"Unfortunately, pension plans are an easy place to defer spending to balance the government budget," says Elwood Hillis, a former congressman from of Indiana.

That's because the career pol who wants to look good during an election cycle often uses the oldest trick in the book: He or she passes the problem to the next administration.

Still, is the problem that there are not enough government health care and pension benefits or that there are too many? Or possibly it is something more profound? Could it be an issue that Lowenstein never touches on? Could it be culture?

Americans are not only living longer than their forebears, but living very differently today than Americans who set record saving levels generations ago. They today expect more and more of the government than their grandparents did. Yet the more government we get, the more we tend to want. We often lack the spirit of thrift that once led the typical American to consume less, save much more and work much longer.

Still, if we accept Lowenstein's premise, that health care must be financed by the federal government and that government should do more to force or encourage Americans to save, then we will consciously be going away from traditional American individualistic values. We will be moving toward a socialization of savings and health services.

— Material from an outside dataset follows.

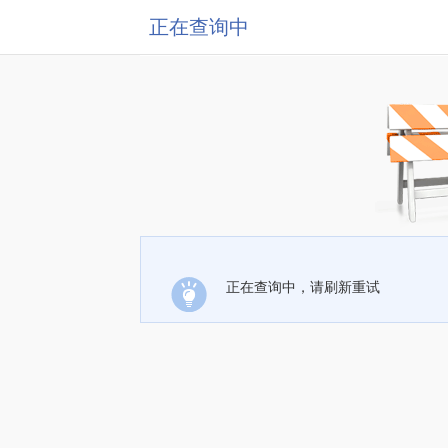
正在查询中
正在查询中，请刷新重试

Let it be stated clearly that we will turn more and more to the state because we can't do it for ourselves. But let us remember that we have already traveled far down what one socialist critic, F.A. Hayek, called "the road to serfdom."

And let us remember that we have already had more than 40 years of Medicare, and that program is in trouble. Also in trouble is the Social Security Trust Fund-a fund deemed fraudulent because it has no tangible assets. However Lowenstein says the latter crisis has been exaggerated (on Page 230). Actually, I believe he is partly right. Sure, the fund can pay its recipients now. So there is no immediate crisis.

But it is financed by a regressive payroll tax that is the biggest tax paid in many American households, and unless we are prepared to keep raising this big tax-one that has been hiked dozens of times over the past few decades-there will be another crisis. And it will be followed by the usual bipartisan solution: raising payroll taxes. Incidentally, Lowenstein advocates higher payroll taxes (Page 231).

I'm not sure anyone in the short term has the solution to America's looming pension fund crisis. I believe the long-term answer is partly in changing the consumption-at-all-costs culture and helping Americans understand how to benefit from a defined contribution system. Still, culture doesn't change overnight.

The ultimate answers may include more favorable tax treatment of savings. The might also mean more available health savings plans and greater use of the 401(k) plans that Lowenstein maligns.